• AIPressRoom
  • Posts
  • Abu Dhabi Releases Largest Brazenly-Out there Language Mannequin Falcon 180B

Abu Dhabi Releases Largest Brazenly-Out there Language Mannequin Falcon 180B

The Abu Dhabi authorities’s Expertise Innovation Institute (TII) launched Falcon 180B, at the moment the most important openly-available giant language mannequin (LLM). Falcon 180B accommodates 180 billion parameters and outperforms GPT-3.5 on the MMLU benchmark.

Falcon 180B was skilled on 3.5 trillion tokens of text–4x the quantity of information used to coach Llama 2. In addition to the bottom mannequin, TII additionally launched a chat-specific mannequin that’s fine-tuned on instruction datasets. The fashions can be found for business use, however the license consists of a number of restrictions and requires extra permission to be used in a hosted service. Though TII says that Falcon’s efficiency is “tough to rank definitively,” it’s “on par” with PaLM 2 Massive and “someplace between GPT 3.5 and GPT4,” relying on the benchmark used. In keeping with TII:

 

As a key expertise enabler, we firmly consider that innovation must be allowed to flourish. That’s the reason we determined to open supply or open entry all our Falcon fashions. We’re launching our newest Falcon 180B LLM as an open entry mannequin for analysis and business use. Collectively, we will mobilize and fast-track breakthrough options worldwide – catalyzing innovation for outsized affect.

 

Falcon 180B is predicated on TII’s smaller mannequin, Falcon 40B, which was launched earlier this 12 months. One innovation within the Falcon structure was using multiquery consideration, which reduces the mannequin’s reminiscence bandwidth necessities when working inference. Each the fashions had been skilled on TII’s RefinedWeb dataset; for the brand new 180B mannequin, the quantity of information was elevated from 1.5 trillion tokens to three trillion. Coaching Falcon 180B took roughly 7 million GPU-hours on Amazon Sagemaker, utilizing 4,096 GPUs concurrently.

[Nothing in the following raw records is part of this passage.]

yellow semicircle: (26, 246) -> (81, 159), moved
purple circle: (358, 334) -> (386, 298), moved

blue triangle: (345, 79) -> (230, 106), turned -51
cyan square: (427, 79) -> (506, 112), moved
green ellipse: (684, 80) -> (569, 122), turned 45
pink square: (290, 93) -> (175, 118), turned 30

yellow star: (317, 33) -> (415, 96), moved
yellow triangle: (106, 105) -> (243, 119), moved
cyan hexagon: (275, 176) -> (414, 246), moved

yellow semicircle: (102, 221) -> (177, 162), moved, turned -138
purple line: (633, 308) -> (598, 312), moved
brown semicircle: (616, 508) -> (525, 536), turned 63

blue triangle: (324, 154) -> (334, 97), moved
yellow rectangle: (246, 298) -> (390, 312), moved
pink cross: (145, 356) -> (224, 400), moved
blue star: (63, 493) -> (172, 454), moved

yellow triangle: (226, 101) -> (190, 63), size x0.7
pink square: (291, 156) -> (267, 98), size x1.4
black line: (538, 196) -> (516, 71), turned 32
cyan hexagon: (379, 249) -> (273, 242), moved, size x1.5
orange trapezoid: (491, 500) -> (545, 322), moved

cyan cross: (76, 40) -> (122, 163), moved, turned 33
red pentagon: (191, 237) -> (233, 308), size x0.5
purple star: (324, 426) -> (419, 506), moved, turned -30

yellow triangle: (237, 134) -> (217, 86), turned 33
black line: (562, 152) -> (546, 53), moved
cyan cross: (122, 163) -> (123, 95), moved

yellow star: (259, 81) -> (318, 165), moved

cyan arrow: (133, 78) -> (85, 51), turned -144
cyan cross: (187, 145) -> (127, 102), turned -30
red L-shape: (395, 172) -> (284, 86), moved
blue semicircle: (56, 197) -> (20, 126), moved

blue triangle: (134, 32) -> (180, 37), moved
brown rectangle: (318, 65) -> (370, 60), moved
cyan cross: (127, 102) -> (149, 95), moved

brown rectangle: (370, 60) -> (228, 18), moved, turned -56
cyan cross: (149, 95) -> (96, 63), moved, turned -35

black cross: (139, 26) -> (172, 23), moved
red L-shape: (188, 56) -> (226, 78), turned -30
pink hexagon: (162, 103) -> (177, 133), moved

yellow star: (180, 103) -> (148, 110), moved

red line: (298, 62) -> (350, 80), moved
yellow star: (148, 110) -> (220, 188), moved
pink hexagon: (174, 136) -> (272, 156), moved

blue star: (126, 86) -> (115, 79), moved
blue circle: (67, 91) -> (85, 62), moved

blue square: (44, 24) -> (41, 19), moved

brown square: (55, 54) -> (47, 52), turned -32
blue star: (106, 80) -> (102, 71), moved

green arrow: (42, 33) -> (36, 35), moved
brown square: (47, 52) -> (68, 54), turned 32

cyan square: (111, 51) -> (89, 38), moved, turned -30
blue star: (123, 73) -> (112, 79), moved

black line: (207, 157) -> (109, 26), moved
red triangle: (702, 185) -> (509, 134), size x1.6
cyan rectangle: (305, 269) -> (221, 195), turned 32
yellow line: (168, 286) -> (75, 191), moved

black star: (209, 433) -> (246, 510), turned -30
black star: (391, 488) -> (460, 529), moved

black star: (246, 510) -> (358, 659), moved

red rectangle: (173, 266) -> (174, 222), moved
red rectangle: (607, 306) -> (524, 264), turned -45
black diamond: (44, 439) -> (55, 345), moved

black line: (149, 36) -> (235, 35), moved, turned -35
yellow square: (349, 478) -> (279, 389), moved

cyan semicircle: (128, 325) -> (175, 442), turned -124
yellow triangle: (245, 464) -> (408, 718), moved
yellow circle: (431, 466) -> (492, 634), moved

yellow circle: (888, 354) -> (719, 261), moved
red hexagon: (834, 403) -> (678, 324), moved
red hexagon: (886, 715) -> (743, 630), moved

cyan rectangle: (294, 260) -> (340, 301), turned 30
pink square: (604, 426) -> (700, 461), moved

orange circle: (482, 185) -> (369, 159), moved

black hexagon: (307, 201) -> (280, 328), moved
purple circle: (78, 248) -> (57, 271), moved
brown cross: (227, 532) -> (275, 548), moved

On X (previously Twitter), a number of customers posted concerning the Falcon 180B. One user speculated that:

 

GDPR within the EU could make the Falcon 180B mannequin the one viable possibility for individuals who prioritize knowledge localization and privateness.

 

Though the mannequin’s measurement makes it tough for many customers to run domestically, Huggingface scientist Clémentine Fourrier pointed out that there isn’t a distinction in inference high quality “between the 4-bit Falcon-180B and the bfloat-16 one,” that means that customers might scale back reminiscence wants by 75%. Georgi Gerganov, developer of llama.cpp, a package deal that helps customers to run LLMs on their private {hardware}, claimed to be working the mannequin on an Apple M2 Ultra.

Commenting on the mannequin’s generative capabilities, HyperWrite CEO Matt Shumer famous TII’s declare that the mannequin’s efficiency was between GPT-3.5 and GPT-4 and predicted “We’re now lower than two months away from GPT-4-level open-source fashions.” NVIDIA’s senior AI scientist Dr. Jim Fan took issue with the model’s lack of training on supply code knowledge:

 

Although it’s past me why code is just 5% within the coaching combine. It’s by far essentially the most helpful knowledge to spice up reasoning, grasp device use, and energy AI brokers. The truth is, GPT-3.5 is finetuned from a Codex base….I don’t see any coding benchmark numbers. From the restricted code pretraining, I’d assume it isn’t good at it. One can not declare “higher than GPT-3.5” or “method GPT-4” with out coding. It ought to’ve been an integral half within the pretraining recipe, not a finetuning after-thought.

 

The Falcon 180B fashions, each base and chat, can be found on the Hugging Face Hub. An interactive chat demo and the RefinedWeb dataset are additionally out there on Huggingface.